> [Task requirements]:
Report every line of the material that contains the string "Pendentif".

> [Data excerpts]:

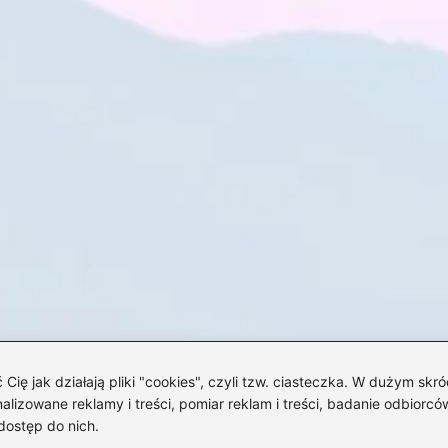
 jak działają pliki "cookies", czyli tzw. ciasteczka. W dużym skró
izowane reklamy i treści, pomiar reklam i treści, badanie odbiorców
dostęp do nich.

--

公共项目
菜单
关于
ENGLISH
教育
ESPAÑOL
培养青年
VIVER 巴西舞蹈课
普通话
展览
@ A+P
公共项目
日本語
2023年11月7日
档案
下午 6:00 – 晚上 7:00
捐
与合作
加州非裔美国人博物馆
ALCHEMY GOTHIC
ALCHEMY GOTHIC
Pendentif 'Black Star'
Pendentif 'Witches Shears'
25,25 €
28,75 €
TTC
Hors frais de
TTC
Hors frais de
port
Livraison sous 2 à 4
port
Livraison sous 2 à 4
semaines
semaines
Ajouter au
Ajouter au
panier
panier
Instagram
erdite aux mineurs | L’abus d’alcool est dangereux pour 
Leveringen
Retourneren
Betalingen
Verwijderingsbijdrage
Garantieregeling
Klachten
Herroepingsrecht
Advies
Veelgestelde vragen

--

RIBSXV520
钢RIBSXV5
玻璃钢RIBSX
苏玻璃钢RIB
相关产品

> [Worked solution]:
Pendentif 'Black Star'
Pendentif 'Witches Shears'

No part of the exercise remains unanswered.